OSHA has released interim guidance on preventing occupational exposure to Zika virus for outdoor and mosquito control workers as well as for healthcare and laboratory workers. Guidance here.

Summary of NNU’s response and concerns in letter to OSHA:

NNU is concerned about the treatment of OSHA’s Bloodborne Pathogen (BBP) Standard in this guidance document. OSHA’s BBP Standard requires employers to create an Exposure Control Plan that assesses risk for occupational exposure to bloodborne pathogens and then utilizes engineering and administrative controls to prevent exposure. Where engineering or administrative controls are not fully protective, the employer is required to provide PPE (29 CFR 1910.1030 (d)(2)(i)).

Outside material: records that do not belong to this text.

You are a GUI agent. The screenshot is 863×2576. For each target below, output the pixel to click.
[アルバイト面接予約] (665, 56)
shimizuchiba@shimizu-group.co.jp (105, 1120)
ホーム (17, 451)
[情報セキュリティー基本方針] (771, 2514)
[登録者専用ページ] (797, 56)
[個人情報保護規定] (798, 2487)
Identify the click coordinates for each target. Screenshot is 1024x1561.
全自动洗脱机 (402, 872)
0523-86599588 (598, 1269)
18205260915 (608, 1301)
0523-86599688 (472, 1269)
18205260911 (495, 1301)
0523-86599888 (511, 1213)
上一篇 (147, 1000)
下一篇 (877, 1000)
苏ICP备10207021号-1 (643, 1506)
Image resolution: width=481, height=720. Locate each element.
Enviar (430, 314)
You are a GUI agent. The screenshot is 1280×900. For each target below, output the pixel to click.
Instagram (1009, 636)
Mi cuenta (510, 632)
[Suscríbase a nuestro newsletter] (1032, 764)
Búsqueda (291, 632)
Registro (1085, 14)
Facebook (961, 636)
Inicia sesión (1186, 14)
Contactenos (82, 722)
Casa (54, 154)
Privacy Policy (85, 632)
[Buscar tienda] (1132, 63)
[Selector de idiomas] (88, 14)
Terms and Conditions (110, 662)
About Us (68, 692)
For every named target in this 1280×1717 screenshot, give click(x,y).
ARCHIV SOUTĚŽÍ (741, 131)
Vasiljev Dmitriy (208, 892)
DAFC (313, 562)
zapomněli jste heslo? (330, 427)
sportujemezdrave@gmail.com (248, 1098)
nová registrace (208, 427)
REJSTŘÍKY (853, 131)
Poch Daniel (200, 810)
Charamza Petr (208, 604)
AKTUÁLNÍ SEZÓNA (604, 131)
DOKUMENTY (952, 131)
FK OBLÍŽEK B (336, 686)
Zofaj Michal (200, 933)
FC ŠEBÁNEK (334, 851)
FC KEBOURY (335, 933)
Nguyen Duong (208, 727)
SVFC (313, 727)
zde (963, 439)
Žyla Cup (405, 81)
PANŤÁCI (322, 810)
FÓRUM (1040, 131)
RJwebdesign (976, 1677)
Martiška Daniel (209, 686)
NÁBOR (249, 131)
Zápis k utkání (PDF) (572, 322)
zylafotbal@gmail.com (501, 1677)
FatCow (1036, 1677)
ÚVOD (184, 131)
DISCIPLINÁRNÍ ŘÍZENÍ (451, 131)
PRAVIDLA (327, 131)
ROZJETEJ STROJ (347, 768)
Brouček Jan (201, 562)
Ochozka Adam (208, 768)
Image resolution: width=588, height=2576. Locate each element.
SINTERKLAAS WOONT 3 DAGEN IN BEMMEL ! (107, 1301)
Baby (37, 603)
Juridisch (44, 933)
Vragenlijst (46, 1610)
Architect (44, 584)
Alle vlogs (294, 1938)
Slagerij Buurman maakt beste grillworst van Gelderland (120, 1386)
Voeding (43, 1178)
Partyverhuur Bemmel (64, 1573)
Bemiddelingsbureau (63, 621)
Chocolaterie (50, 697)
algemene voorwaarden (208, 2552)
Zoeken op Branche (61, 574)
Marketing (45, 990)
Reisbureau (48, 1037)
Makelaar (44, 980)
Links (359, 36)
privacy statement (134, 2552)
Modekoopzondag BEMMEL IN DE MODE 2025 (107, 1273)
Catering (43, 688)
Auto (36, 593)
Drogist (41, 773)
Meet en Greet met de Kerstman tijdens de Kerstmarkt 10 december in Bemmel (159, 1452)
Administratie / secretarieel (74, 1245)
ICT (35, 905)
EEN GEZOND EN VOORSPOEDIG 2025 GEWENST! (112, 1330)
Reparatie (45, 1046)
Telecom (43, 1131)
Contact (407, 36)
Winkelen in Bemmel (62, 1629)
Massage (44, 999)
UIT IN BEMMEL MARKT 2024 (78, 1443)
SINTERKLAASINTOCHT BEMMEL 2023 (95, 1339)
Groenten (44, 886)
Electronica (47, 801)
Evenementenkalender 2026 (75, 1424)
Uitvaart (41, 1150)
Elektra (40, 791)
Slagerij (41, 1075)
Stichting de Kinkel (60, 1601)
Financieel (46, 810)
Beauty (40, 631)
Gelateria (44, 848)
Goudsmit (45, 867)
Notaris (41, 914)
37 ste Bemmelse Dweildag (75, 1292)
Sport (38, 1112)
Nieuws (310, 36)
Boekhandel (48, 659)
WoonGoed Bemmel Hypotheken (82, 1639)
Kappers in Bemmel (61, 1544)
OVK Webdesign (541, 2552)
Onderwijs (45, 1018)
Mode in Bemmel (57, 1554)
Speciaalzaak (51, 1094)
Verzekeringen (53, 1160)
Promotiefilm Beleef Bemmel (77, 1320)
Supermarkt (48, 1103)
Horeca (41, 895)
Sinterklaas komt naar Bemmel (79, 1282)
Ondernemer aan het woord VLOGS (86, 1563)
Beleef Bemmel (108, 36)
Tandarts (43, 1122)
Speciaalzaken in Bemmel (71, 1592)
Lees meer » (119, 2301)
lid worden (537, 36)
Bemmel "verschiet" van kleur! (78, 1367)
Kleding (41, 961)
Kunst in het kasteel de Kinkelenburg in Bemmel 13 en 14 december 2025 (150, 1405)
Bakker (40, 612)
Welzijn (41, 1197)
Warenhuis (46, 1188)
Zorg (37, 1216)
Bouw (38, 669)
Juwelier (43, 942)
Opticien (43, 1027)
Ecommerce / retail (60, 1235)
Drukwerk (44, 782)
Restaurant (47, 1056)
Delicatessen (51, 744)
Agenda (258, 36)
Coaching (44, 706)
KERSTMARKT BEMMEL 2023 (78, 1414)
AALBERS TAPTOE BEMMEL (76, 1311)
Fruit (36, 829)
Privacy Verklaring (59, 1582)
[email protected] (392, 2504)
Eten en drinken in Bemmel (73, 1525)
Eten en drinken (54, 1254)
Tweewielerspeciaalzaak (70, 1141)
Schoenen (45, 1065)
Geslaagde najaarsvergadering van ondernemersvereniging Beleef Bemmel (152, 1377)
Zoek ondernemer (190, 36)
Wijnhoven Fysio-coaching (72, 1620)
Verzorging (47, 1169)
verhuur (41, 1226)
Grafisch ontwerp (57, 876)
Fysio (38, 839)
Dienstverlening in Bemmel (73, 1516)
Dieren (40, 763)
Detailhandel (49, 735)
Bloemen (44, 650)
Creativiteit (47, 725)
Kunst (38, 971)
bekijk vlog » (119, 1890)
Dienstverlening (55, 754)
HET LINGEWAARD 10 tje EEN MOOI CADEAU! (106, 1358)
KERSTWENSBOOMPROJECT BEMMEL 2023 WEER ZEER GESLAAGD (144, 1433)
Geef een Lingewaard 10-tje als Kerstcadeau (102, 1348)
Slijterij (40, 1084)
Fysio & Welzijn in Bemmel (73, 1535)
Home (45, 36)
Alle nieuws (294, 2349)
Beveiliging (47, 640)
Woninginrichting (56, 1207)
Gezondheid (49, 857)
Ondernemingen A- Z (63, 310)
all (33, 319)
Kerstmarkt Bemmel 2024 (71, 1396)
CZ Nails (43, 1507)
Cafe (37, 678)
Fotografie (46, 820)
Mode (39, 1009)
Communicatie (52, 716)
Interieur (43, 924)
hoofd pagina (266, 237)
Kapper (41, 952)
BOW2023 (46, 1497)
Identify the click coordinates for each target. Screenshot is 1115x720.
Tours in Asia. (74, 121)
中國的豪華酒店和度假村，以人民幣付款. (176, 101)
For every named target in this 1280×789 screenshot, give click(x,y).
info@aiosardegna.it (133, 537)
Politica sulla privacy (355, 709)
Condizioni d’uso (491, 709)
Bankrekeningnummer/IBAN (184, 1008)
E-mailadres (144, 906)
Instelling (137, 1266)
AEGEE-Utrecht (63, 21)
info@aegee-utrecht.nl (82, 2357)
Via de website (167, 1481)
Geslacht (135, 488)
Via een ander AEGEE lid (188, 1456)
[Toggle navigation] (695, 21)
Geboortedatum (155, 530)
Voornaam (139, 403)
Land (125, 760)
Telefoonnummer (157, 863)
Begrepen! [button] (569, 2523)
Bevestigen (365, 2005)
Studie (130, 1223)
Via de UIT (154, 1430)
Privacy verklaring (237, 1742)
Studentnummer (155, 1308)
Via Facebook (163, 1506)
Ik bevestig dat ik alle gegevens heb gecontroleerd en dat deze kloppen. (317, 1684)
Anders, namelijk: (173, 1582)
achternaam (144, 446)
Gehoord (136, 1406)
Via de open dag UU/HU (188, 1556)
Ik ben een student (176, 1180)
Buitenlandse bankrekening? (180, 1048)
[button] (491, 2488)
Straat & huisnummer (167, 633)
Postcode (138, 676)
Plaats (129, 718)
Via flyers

The standard states:

Personal protective equipment will be considered “appropriate” only if it does not permit blood or other potentially infectious materials to pass through to or reach the employee’s work clothes, street clothes, undergarments, skin, eyes, mouth, or other mucous membranes under normal conditions of use and for the duration of time which the protective equipment will be used. (29 CFR 1910.1030(d)(3)(i))

 The guidance document, however, discusses a difference between universal and standard precautions, stating:

In healthcare, standard precautions can be used to expand the universal precautions required by the BBP standard by adding several protections (including expanded PPE) not covered by the BBP standard. Standard precautions include, but are not limited to, hand hygiene and the use of PPE to avoid direct contact with blood and other potentially infectious materials…. (page 4)

However, we know that the BBP Standard requires employers to provide engineering controls and PPE that prevent direct contact with blood or other potentially infectious materials. Hand washing after removal of PPE is also required by the BBP Standard (29 CFR 1910.1030(d)(2)(v)). We have written to federal OSHA, requesting that they clarify their guidance document to indicate that employers are required under the BBP Standard to provide PPE and other equipment “to avoid direct contact with blood and other potentially infectious materials” and that occupational Zika virus exposure is fully covered by the BBP Standard.